I felt like we did well, but we’d been trying for a long time to brew a signature beer. Something that anyone who tasted would recognize right away. I’d had my hopes up for the black beer. It really wasn’t common on this continent, and no matter how well we executed it, not enough people actually bought it or even tried it without skepticism to make it a good choice. A shame because it was my favorite.

But I thought we might be close with the lager. It had a smoothness that we’d gotten numerous compliments on and even one TikToker had sung our praises, leading to some good sales. The visitors to the tasting room almost never left without making a purchase.

Heading into the office, I grabbed my tablet and brought up some of the spreadsheets to see the precise numbers that might help me to make decisions. We considered ourselves artisans, so technically we wanted to make things that we liked and gave us pleasure. But we also incurred a fair number of bills every month and having gone rogue, none of us had access to any pack funds or inheritance from our families.

We had to earn our living, and if we wanted it to be via the brewery and not working for someone else, our decision had to be fiscally sound.

I grabbed a bottle of sparkling water from the office mini fridge. Not that I wouldn’t have enjoyed a beer, and it took a whole lot to get me even a little drunk, but when I was working on numbers, I made it a policy to avoid anything with alcohol. I wasn’t the best bookkeeper, not a math fan, so I needed all my faculties about me to work with numbers. As we tried to devise our signature brew, something that might be a wider release, we needed to see precisely what we were selling and in what numbers. Mabel our bookkeeper did all this hard work for us so we could simply open this program and understand all about our business success and failure from a financial viewpoint.

It should be so easy…

But as I found the page with the data on which of our products sold more, when, how, and the profit margin on each, the numbers swam before my eyes. Rows and columns, positives and negatives…

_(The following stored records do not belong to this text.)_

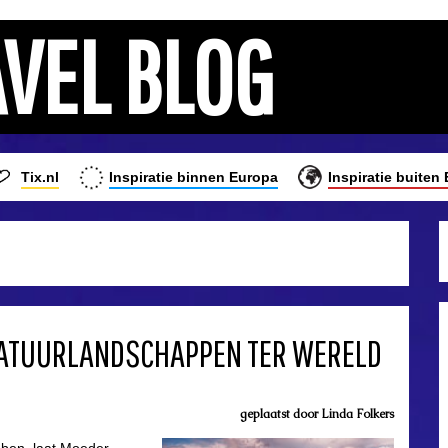
AVEL BLOG
Tix.nl
Inspiratie binnen Europa
Inspiratie buiten
NATUURLANDSCHAPPEN TER WERELD
geplaatst door
Linda Folkers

How did anyone make sense of them?

We’d been working on this project for some time, looking to make a leap, and it didn’t feel like we were getting anywhere by just trying things and tasting them ourselves then getting feedback from visitors. The skills I brought to the business were about making the beverages, but if we wanted to grow, we needed to learn more.

Sure, they might say something was good when they sampled it, but what mattered for our bottom line was what they took home with them. What they bought again and again. Closing my eyes, I shut out the screen for a long moment, taking deep breaths and letting them out slowly. Maybe I didn’t learn calculus or deep-space algebra or whatever the heck it was that made someone a mathematician. Mabel had shown me how to read these, and it wasn’t her fault that my brain began playing the theme fromJeopardyas soon as she started pointing at things on the spreadsheet.

She said it was basic math. Addition, subtraction, a little multiplication and division. Nothing past fifth grade. Why would she lie?

She wouldn’t.

I took a few more breaths, in and out, and opened my eyes. This time, the numbers stayed in place. Selecting one of our best-loved lagers, I clicked on it and did my best to study the new sheet that came up. It was not nearly as overwhelming because it was only one kind. I grabbed a legal pad from the desk drawer and prepared to make notes. Just the basics. How much did we sell last year in dollars and cases? The year before? What was the net profit?